BPIs studies tell you things like: What causes your customers to make solving the problem a priority, what are their desired outcomes when they set out to solve it, what perceived barriers do they encounter along the way, what decision criteria do they use, what steps do they take in their buying process, who do they trust for answers to their questions and doubts, etc.

The outdated thinking she needed to overcome was notions like: “We talk to customers all the time; we already know how and why they buy.” “We can just have our sales reps interview buyers.” “We need to interview everyone on the buying committee to get anything useful.” And “If we gather these insights, I don’t see it changing anything in our company.”

What better way to change this outdated thinking than by whipping up a Customer-Led initiative. So I interviewed eight of BPI’s clients who had long ago moved beyond these notions. I didn’t ask the traditional B.S. case study questions. I got way more surgical and simply asked one question for each notion we needed to correct. I then collected the audio responses on a “Mindset Shifting” storyboard that BPI uses on their website and sends to prospects who show indications they might be stuck in the past.

The Result:

By shifting the mindsets of skeptical buyers, BPI was able to improve their win rate and shorten the length of their sales cycles.

There you have it, eight examples of Customer-Led Growth initiatives. I could go on but this covers the breadth of market-facing challenges that companies face today.

You can do Customer-Led Growth!!

We as Customer Marketing leaders all have the skills to drive Customer-Led Growth.
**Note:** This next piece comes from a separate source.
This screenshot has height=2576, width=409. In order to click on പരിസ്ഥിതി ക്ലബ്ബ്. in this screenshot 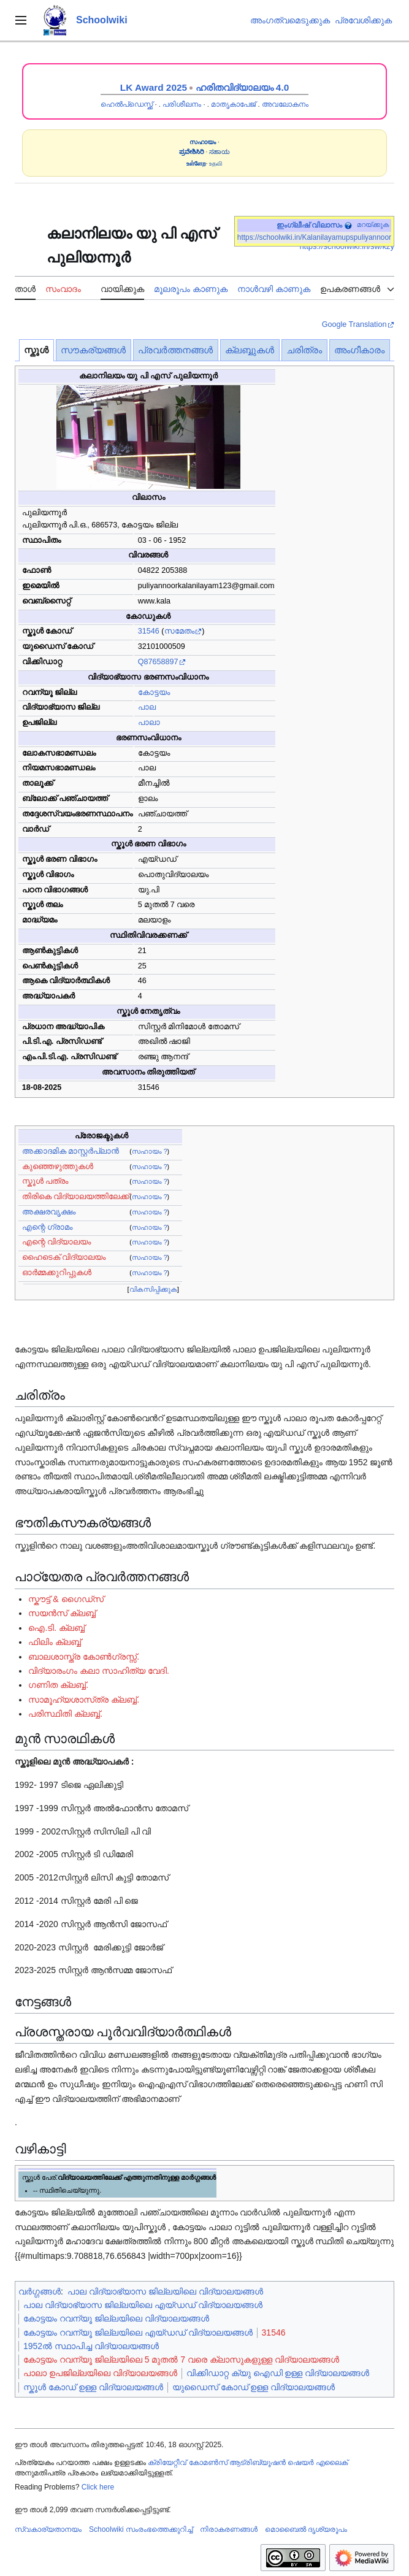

I’m not going to say we were born with them or that we learned them in kindergarten because that’s not true, but we’ve developed them in our careers, and we already put them to work to run our customer programs today.

How am I so sure of this? Well, in the opening session at CustomerX Con, we wake everyone up and get them jazzed by playing “CustomerX Feud”, a fun take on the classic Family Feud television gameshow. This year’s question was “Name a Superpower that you bring to your work as a Customer Marketer”.

100 Customer Marketers surveyed, survey says:

Customer Marketing Superpowers

You have all the superpowers:

  • You are relationship builders. You form alliances with your executives, as well as the leaders of the other departments who you need onboard.
  • You have empathy, both from understanding the needs of your company, as well as the needs of your customers, so that you can design these two-way exchange programs.
  • You are collaborators and connectors. You bring the right people to the table; you bring ideas to other departments.
  • You are strategic, and understand the strategic growth initiatives of your company, what’s driving them, and who’s on the hook for them.
  • You have passion, which starts with loving your customers and wanting to make their lives better
  • You have endless curiosity, not only to find out what your company needs to do, but, but what your customers want to do, what do they like to do.
  • You are results-driven. It’s all about generating results, influencing revenue, and impacting growth. Results are no longer measured in how many assets you produced or reviews you garnered.

You have all the building blocks:

When it comes to planning a Customer-Led Growth program, you’ll draw from many of the same types of program activities you’ve always done. The only things that are different are:

  • You’re doing it in a much more proactive manner, where rather than receiving requests, you plan initiatives that you take to leadership.
  • You’re doing it in a much more surgical manner, where rather than creating vanilla stories, testimonial quotes, and reviews, you’re building content and programs that target specific obstacles to and opportunities for growth.
  • You’re doing it in a much more results-driven manner, where rather than doing things to hit output quotes, you’re doing things that drive specific metrics tied to the growth initiatives.
  • You’re doing it in a much more visible manner, where rather than plugging away hoping your output impresses people, you’re front and center with your company’s leadership team receiving accolades and promotions.

Nothing is stopping you. The question is: Are you going to step up and drive Customer-Led Growth for your organization, or are you going to let your replacement do it?